There are 100 species of swift around the world. They are thought to be most closely related to hummingbirds, with which they share short, small, and relatively weak feet. This latter characteristic gives the family its name Apodidae, “without feet.” Because swifts are constantly on the wing, Europeans were under the impression that they lacked feet altogether and depicted them that way in medieval heraldry. Although they do have feet, they are incapable of perching, but can only cling to vertical surfaces or, of course, sit on their nests.
Chimney swifts, as their name suggests, have adapted to human structures. The similar-looking Vaux’s swift of northwestern U.S. and southwestern Canada has retained its fondness for natural settings, attaching its nest to the inside of hollow trees and in sheltered places on rock faces. It has only recently begun to choose built structures as nest sites.

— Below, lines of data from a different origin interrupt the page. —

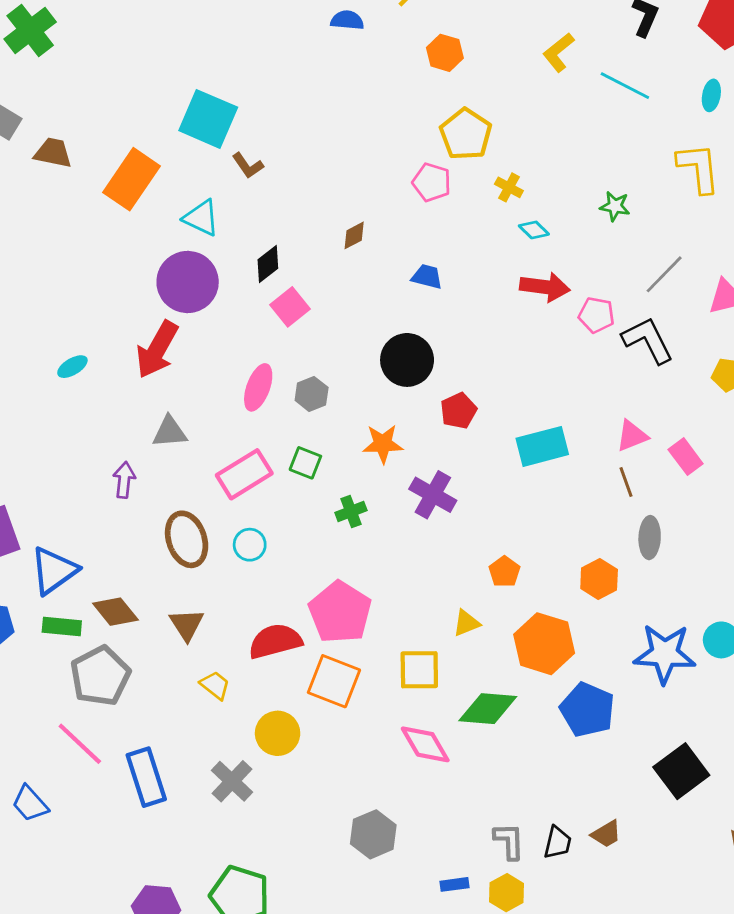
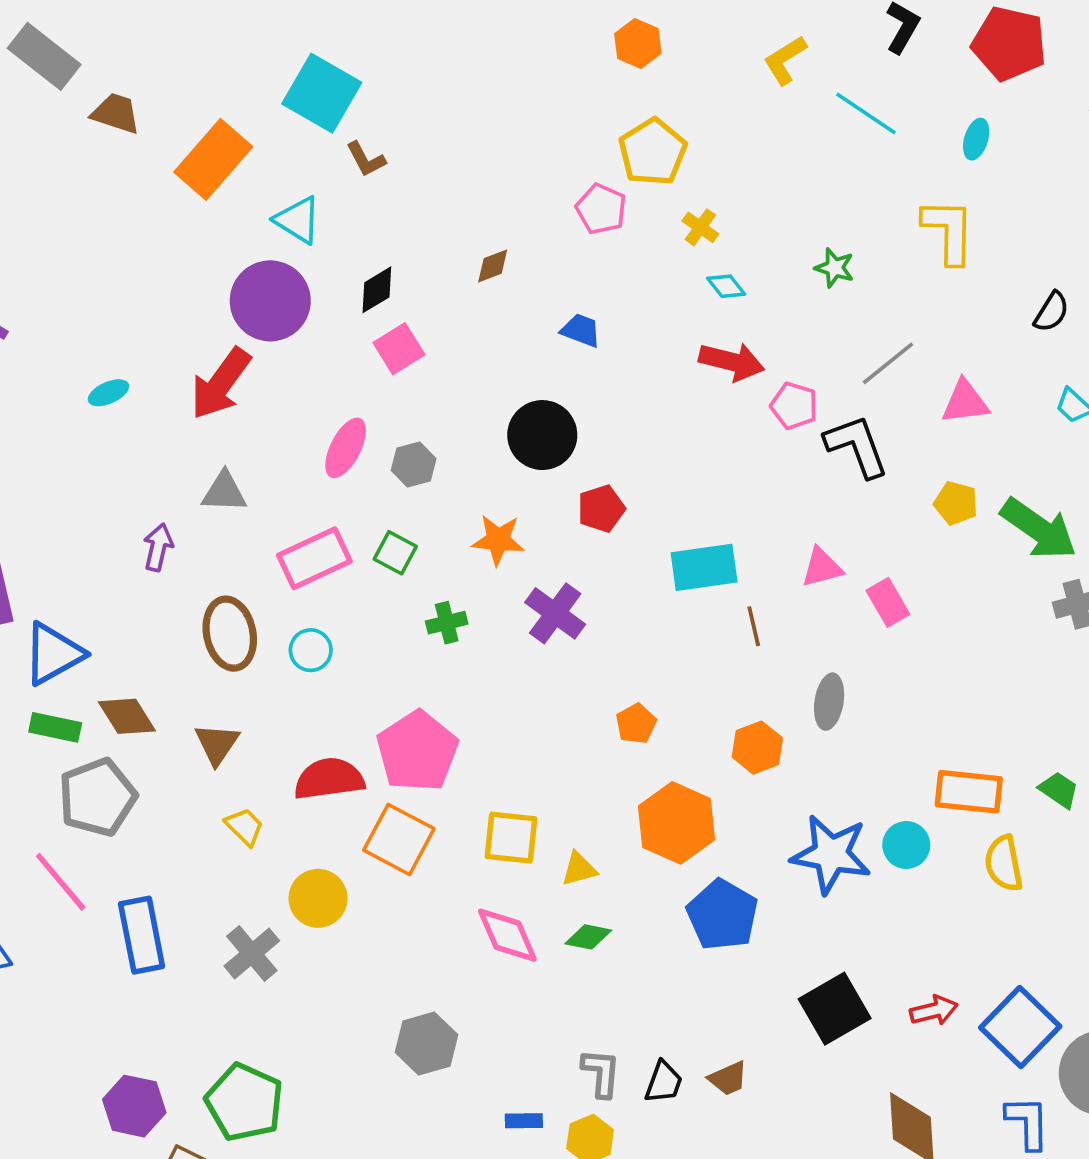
brown line: (626, 482) -> (754, 626), moved
yellow triangle: (466, 623) -> (579, 869), moved
green diamond: (488, 709) -> (588, 937), moved, size x0.6

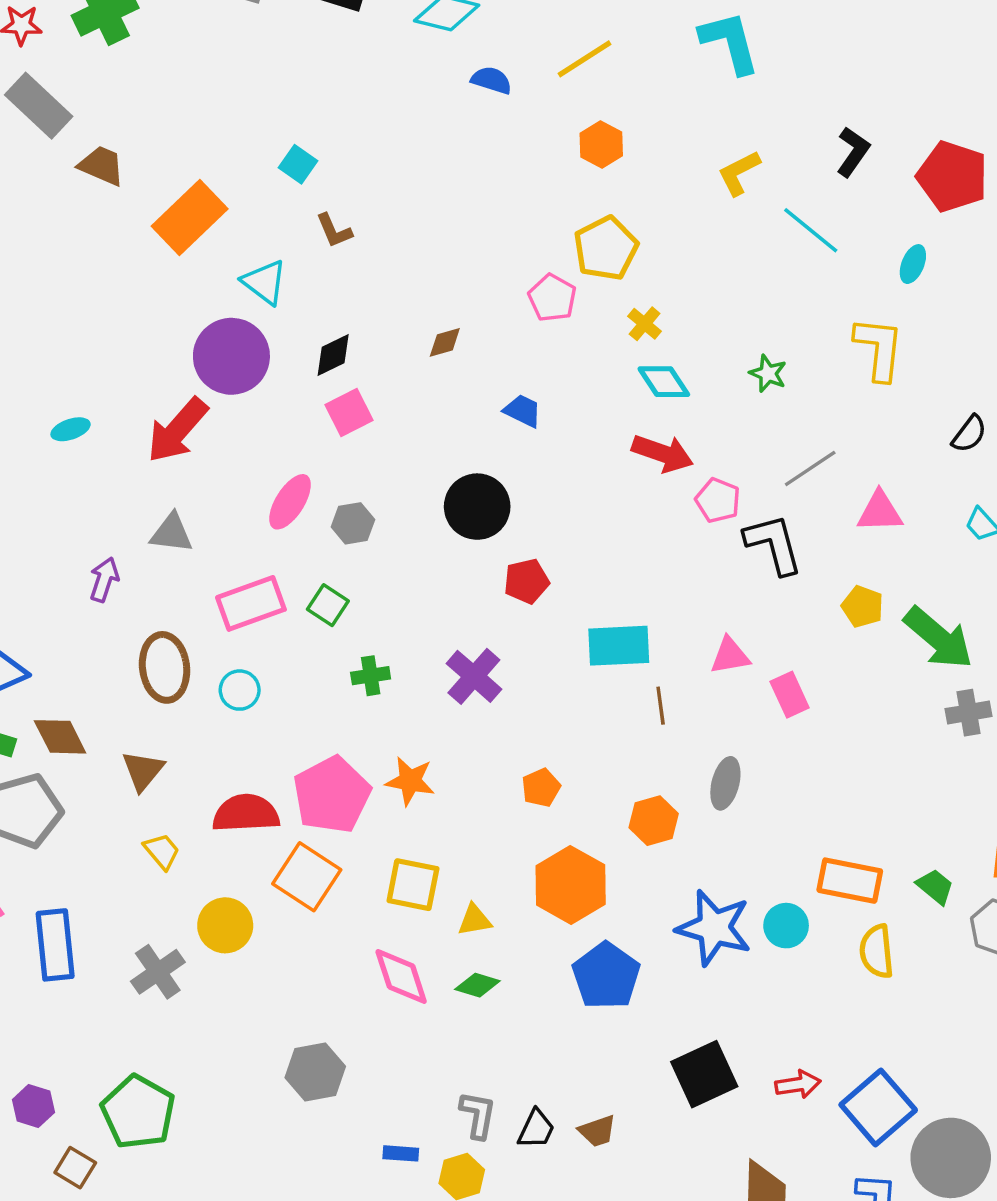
cyan square: (322, 93) -> (298, 164), size x0.5
cyan diamond: (726, 286) -> (664, 382), size x1.4
orange star: (498, 540) -> (410, 781), moved
purple hexagon: (134, 1106) -> (33, 1106), size x0.7

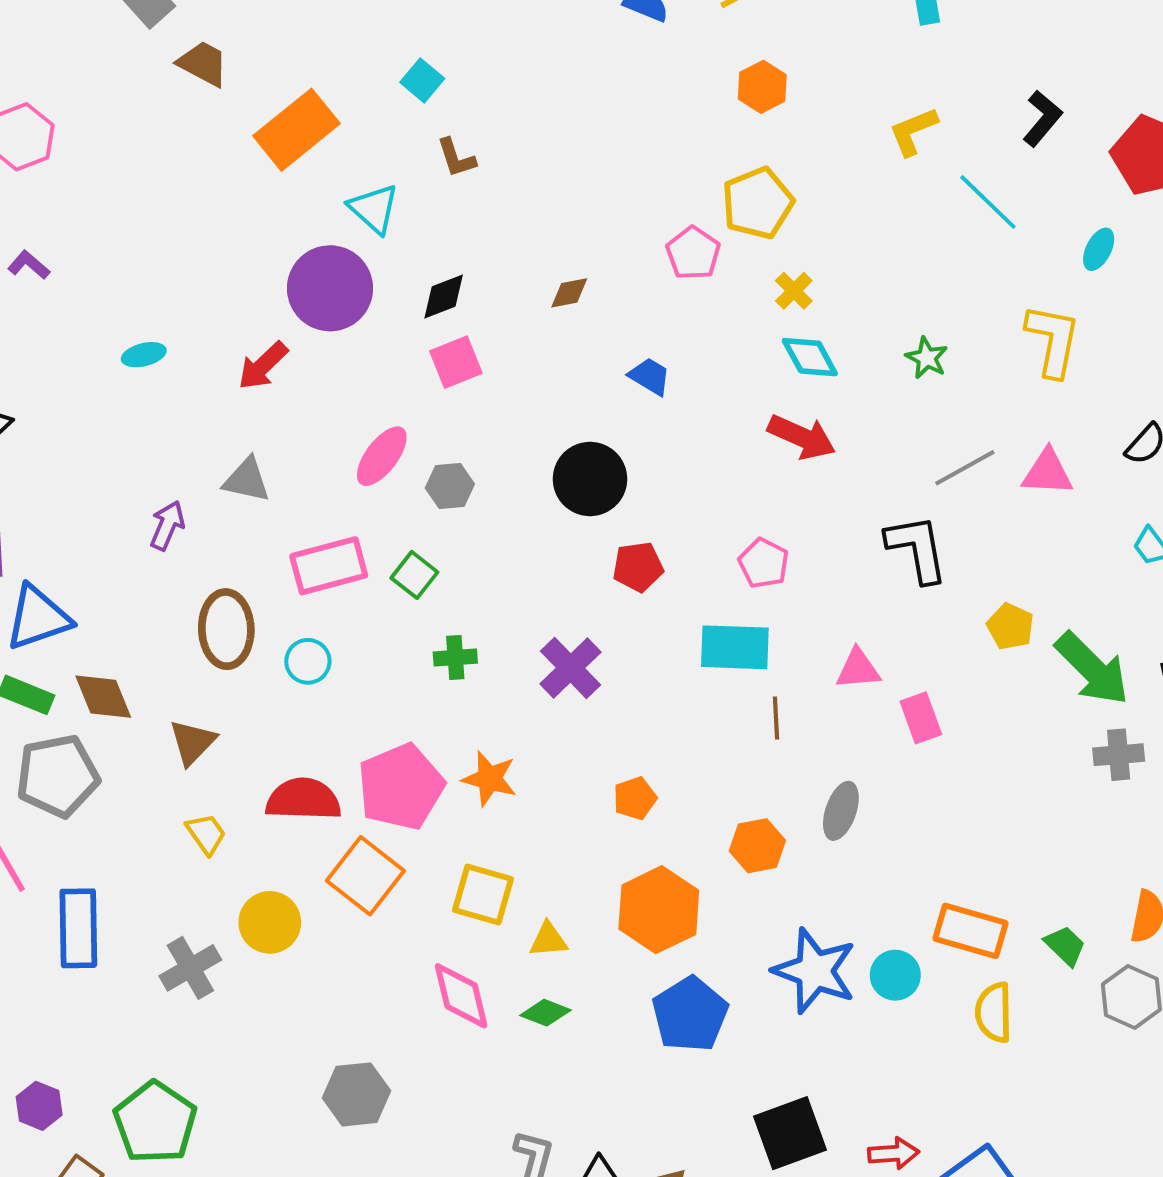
red arrow: (177, 430) -> (263, 366), size x0.7
pink pentagon: (718, 500) -> (764, 563), moved
pink triangle: (880, 512) -> (1047, 472), moved

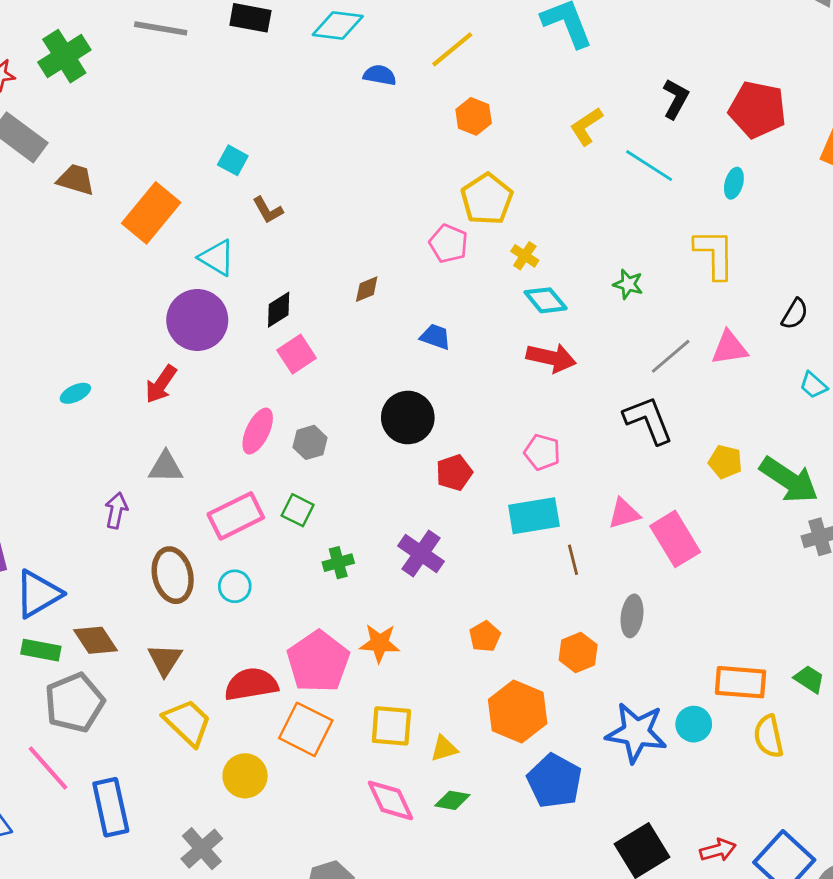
pink rectangle: (921, 718) -> (675, 539), size x1.5
yellow trapezoid: (206, 834) -> (187, 722), size x1.6
gray cross: (190, 968) -> (202, 849), moved

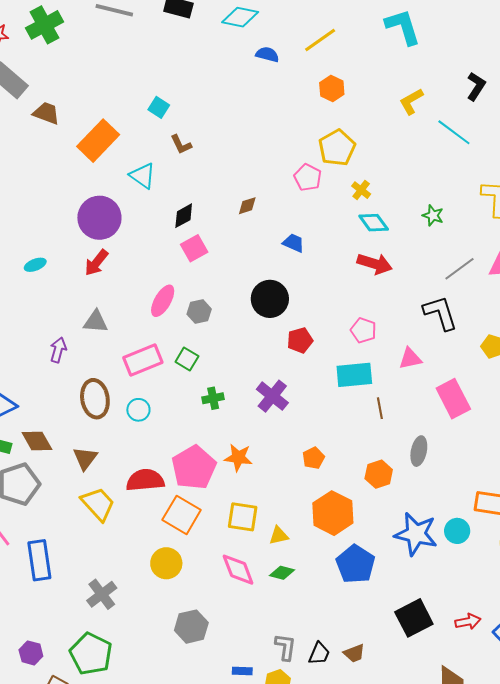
purple circle: (197, 320) -> (99, 218), moved
pink triangle: (624, 513) -> (410, 359), moved
yellow circle: (245, 776) -> (166, 563), moved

Most swifts use various materials to built their half-cup shaped nests, holding everything together with their saliva and also attaching it to the site surface that way. The swiftlets of the genus Aerodramus famously make their nests entirely out of saliva, and they have been the eponymous ingredient for bird’s nest soup in China for 400 years.

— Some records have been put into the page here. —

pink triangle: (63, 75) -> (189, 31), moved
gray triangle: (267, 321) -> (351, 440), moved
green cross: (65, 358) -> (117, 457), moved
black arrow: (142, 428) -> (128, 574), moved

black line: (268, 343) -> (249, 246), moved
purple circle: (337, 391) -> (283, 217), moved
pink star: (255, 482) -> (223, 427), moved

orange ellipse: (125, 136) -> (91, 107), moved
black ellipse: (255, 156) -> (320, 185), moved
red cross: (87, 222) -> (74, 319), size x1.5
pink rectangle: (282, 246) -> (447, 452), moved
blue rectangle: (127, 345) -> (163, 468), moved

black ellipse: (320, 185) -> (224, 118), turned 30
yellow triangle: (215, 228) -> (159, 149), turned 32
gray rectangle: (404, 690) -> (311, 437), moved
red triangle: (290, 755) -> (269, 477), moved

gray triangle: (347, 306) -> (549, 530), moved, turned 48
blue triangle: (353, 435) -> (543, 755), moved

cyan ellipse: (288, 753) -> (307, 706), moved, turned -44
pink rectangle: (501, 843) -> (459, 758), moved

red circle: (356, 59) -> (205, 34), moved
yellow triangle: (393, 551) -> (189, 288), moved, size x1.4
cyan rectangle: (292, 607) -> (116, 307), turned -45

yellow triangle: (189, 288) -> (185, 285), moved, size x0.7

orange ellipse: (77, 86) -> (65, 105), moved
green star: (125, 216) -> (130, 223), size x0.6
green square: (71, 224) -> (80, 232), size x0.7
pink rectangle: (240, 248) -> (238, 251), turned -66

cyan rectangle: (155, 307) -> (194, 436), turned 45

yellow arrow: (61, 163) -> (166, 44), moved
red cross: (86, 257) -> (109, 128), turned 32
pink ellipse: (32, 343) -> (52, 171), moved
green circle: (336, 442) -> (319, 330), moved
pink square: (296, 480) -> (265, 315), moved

Like many insect-eating birds, the chimney swift population has been in a long-term decline. Between 1966 and 2015 their numbers decreased by 2.5% per year for a cumulative reduction of 72%. That said, there are still 18 million of them in the world. The advent of European settlement and the construction of many, many chimneys in all likelihood swelled the numbers of this species through the 18th and 19th centuries. The advent of widespread pesticide use in the the 20th century is thought to have caused the initial decline.
However, the species’ fondness for chimneys as nesting sites is now working against it. Architectural styles changed through the 20th century and large open chimneys have become much less common. The chimneys of older buildings are increasingly poorly maintained and have become unsuitable nesting sites; many of them have also been capped, preventing swift entry altogether. Finally, some people are unaware of the presence of the swift nests or object to them and have their chimneys cleaned during the nesting season.

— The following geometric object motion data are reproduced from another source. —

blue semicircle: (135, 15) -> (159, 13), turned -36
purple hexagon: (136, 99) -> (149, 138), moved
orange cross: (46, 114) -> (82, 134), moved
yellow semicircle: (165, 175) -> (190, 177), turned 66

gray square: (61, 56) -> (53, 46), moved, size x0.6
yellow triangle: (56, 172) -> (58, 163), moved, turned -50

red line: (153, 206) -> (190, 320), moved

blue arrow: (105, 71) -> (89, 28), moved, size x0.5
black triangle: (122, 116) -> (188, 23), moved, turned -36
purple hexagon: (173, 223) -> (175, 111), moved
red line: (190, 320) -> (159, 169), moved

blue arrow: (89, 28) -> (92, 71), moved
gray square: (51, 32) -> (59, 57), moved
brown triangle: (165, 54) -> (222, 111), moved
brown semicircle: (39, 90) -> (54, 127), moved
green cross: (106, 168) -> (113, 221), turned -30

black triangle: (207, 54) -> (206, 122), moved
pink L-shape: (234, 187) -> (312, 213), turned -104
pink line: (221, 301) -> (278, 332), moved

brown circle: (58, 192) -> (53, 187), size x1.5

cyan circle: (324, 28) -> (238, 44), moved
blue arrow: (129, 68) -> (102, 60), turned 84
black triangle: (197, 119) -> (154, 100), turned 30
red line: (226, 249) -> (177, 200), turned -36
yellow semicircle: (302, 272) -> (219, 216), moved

It would be difficult for chimney swifts to return to their pre-settlement nesting sites in large old hollow trees, as these are relatively rare now because of modern scientific logging methods.
Anyone wishing to cultivate a swift colony can leave their chimney uncapped and have it cleaned outside the breeding season. If you don’t have a chimney you can build a breeding tower. The specifications are available through chimneyswifts.org.
In 1928 amateur ornithologist Althea Sherman of Iowa had a nesting tower built with peepholes so she could observe the nesting habits of the swifts. Her tower immediately attracted the birds and she watched them for over 15 years and accumulated 400 pages of notes.